An ever-increasing number of chiropractors are adopting Drop Piece mechanism (DPM) as an option for adjusting their clients. Unfortunately, many of those same chiropractors are not attending the relevant seminars that teach the correct method on how to use Drop Piece (DP) tables. There are 3 components to using a DP table correctly, they are ‘Hold, Release and the Adjustment’.
This is the loading phase of the table to prepare the client for the Drop Piece adjustment. Many chiropractors make the error of using the hold component to instigate the Adjustment phase of the Drop Piece table. The tension for a client should be enough for the practitioner to load the table; and ensure enough tension to not release the table while the practitioner places their hands to set for their adjustment and their line of drive.
It is most helpful to set the tension on the table to suit your average client (e.g. 80kg), then if you have a lighter or heavier client it is a simple process of turning the tension knob one or two turns up (100kg client) or down (60kg client). It is important to reset your table back to the Midpoint for your average client (e.g. back to 80Kg). This should occur once that lighter/heavier client’s adjustment is completed. If your table is releasing with the client weight, and/or your hands set to drive with a minimum of pressure, then your tension is too light. Alternatively, if you need a reasonable tension to commence the Release phase then your tension is too high.
Please note springs are the main way tables increase and decrease the tension on a table. If you have your tension too high your spring can compress and reduce the life of the Drop Piece springs on your table.
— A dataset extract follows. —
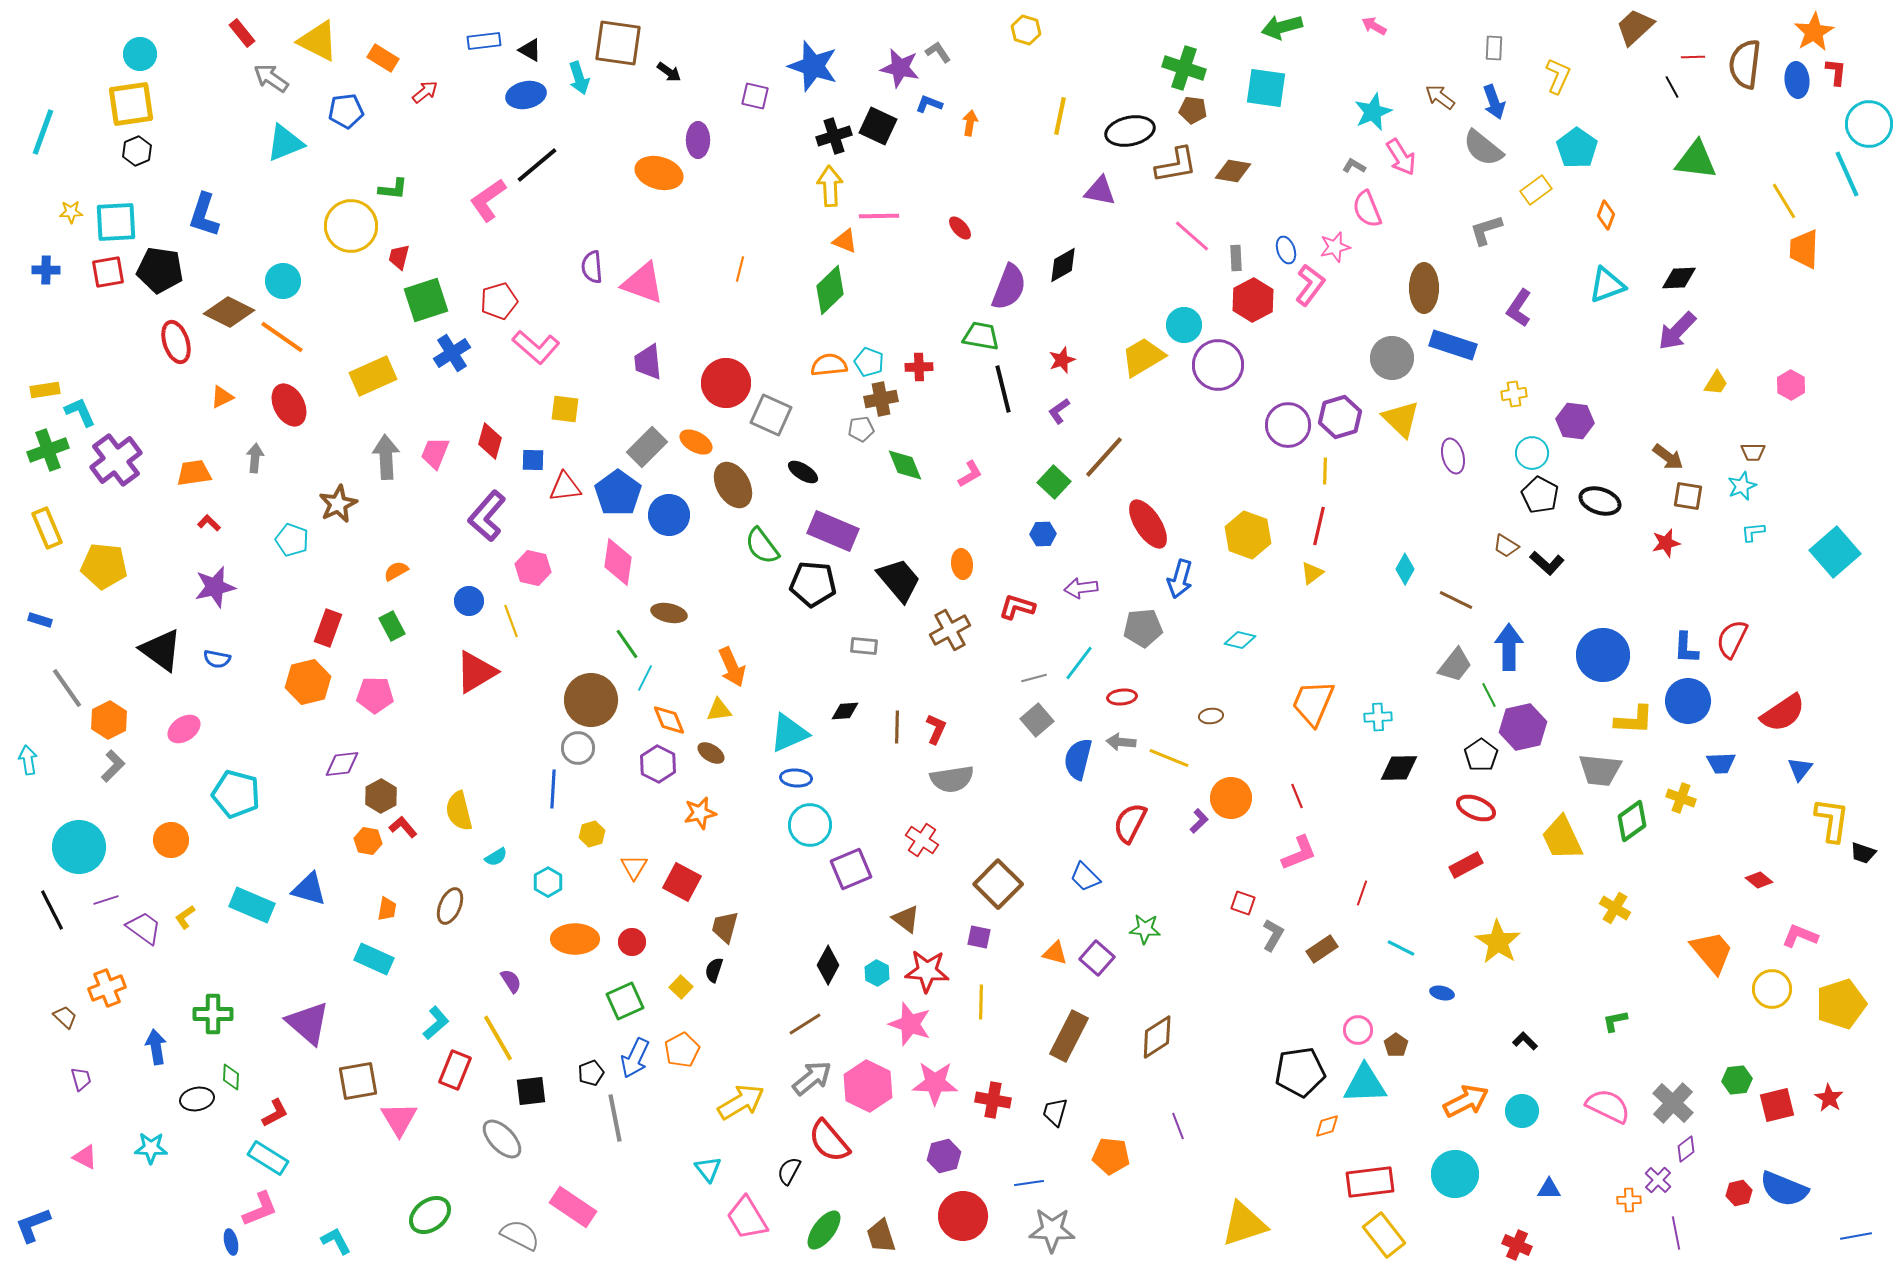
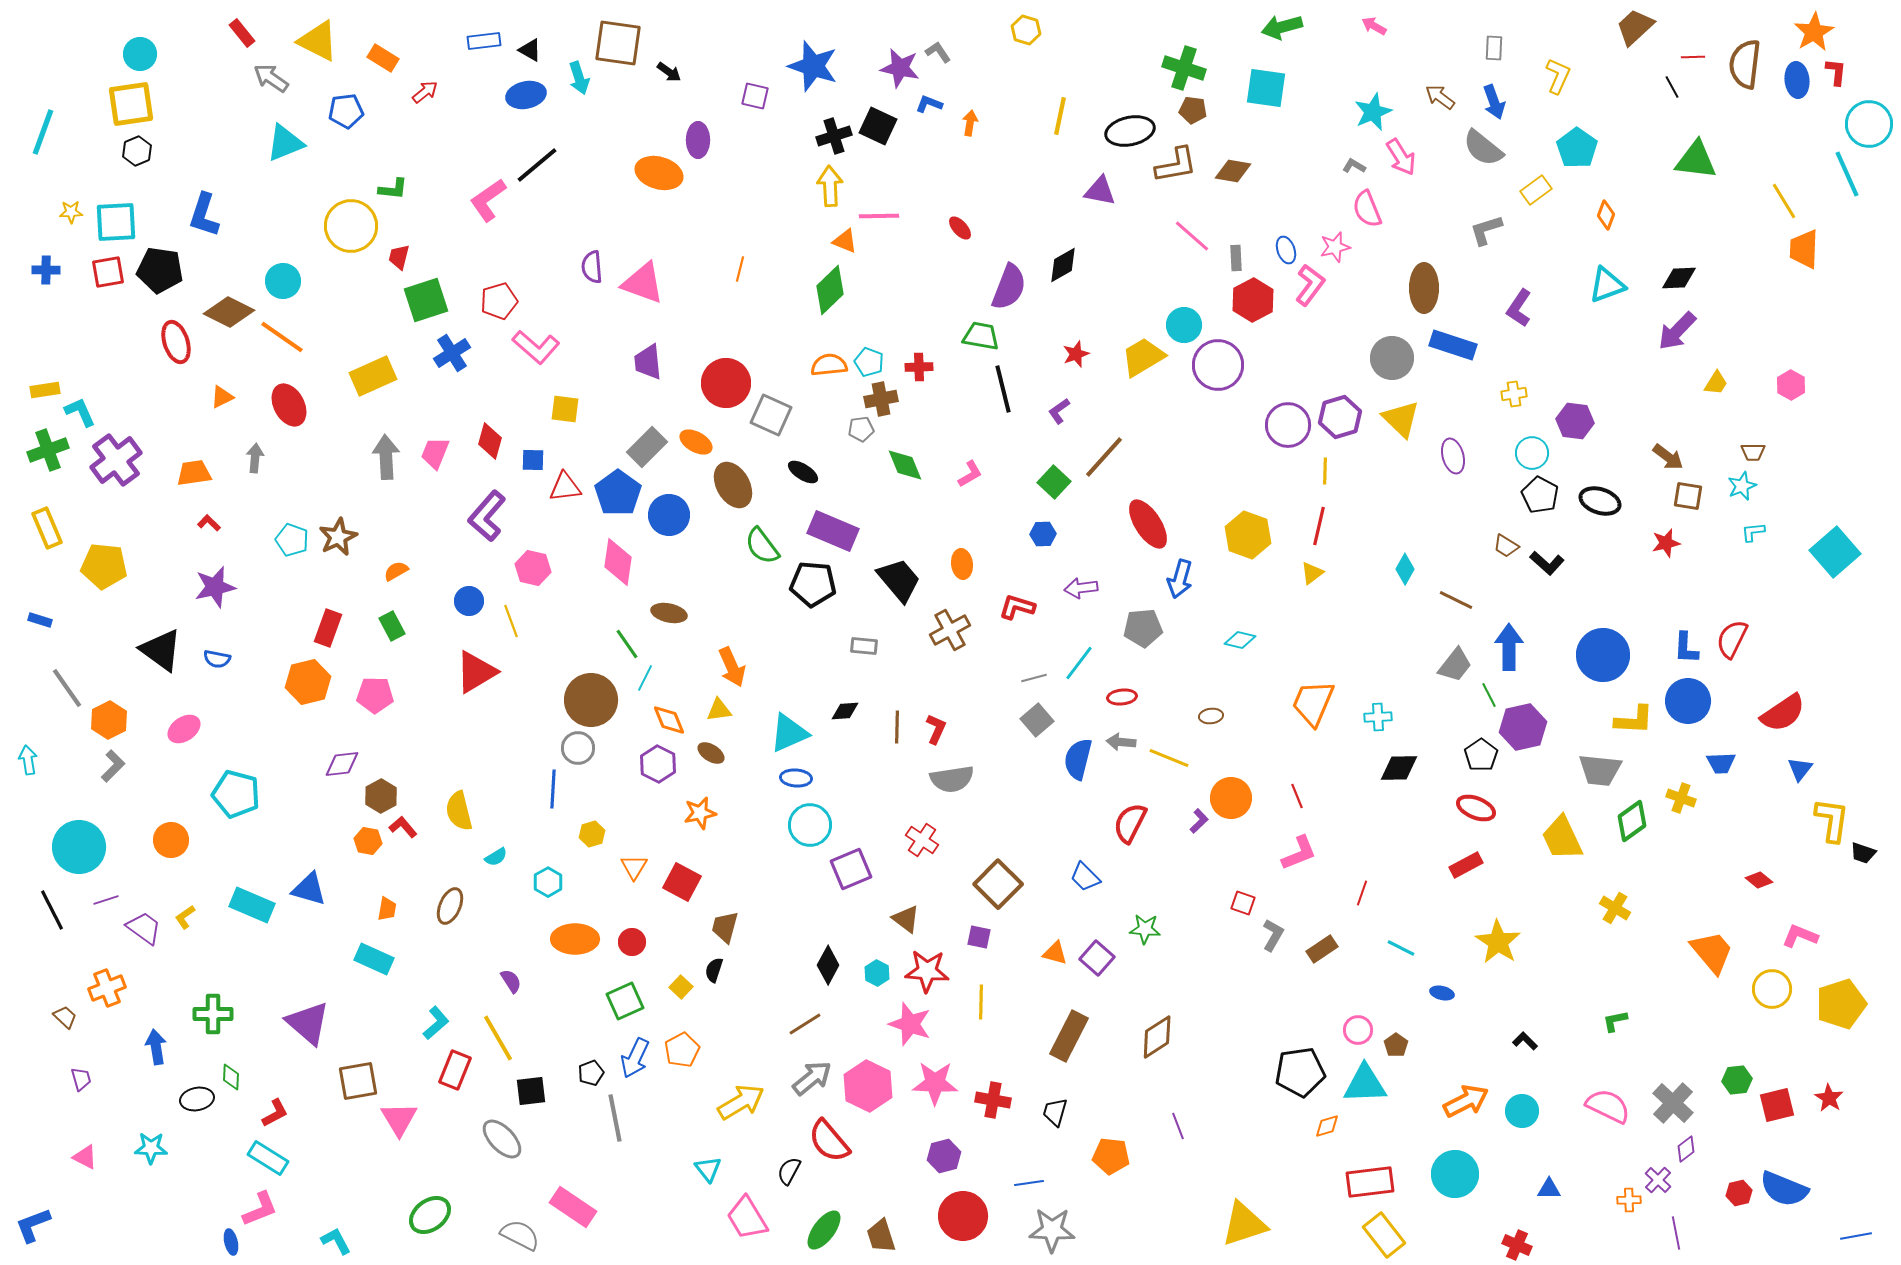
red star at (1062, 360): moved 14 px right, 6 px up
brown star at (338, 504): moved 33 px down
This phase requires the least amount of pressure to get the clients body moving and the DPM to release. The practitioner holds a constant pressure on the client. Note, the adjustment does not occur during this phase but is the preparatory phase for the adjustment. During this phase, the movement of the client and pressure from the practitioner creates a lot of proprioception which acts as a distraction.
At this point the table stops moving suddenly and a noise occurs (percussion) when the DPM meets the main body of the table, stopping the client’s downward movement. At this point the proprioception of the client increases and then the practitioner only needs a small amount of pressure in your line of drive to complete your adjustment. The combination of movement, noise, and sudden stop all help distract your client so that this gentle technique can create a great adjustment for your clients.
Finesse over force any day should be the motto of the best technicians and adjusters. Smaller females tend to refine this skill early due to their size. Hopefully these insights improve your adjusting skills and if you were already ‘in the know’ by the points mentioned, then refinement is still improvement.